# ABOUT THIS TASK
Without omission or alteration, write out all of the data.

# DATA
---*---

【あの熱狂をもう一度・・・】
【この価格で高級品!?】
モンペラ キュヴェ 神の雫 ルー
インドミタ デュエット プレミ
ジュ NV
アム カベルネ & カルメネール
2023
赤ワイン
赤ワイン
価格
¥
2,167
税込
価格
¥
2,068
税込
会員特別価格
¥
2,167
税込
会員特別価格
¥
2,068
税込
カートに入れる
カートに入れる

---*---

# PROBLEM SOLUTION
【あの熱狂をもう一度・・・】
【この価格で高級品!?】
モンペラ キュヴェ 神の雫 ルー
インドミタ デュエット プレミ
ジュ NV
アム カベルネ & カルメネール
2023
赤ワイン
赤ワイン
価格
¥
2,167
税込
価格
¥
2,068
税込
会員特別価格
¥
2,167
税込
会員特別価格
¥
2,068
税込
カートに入れる
カートに入れる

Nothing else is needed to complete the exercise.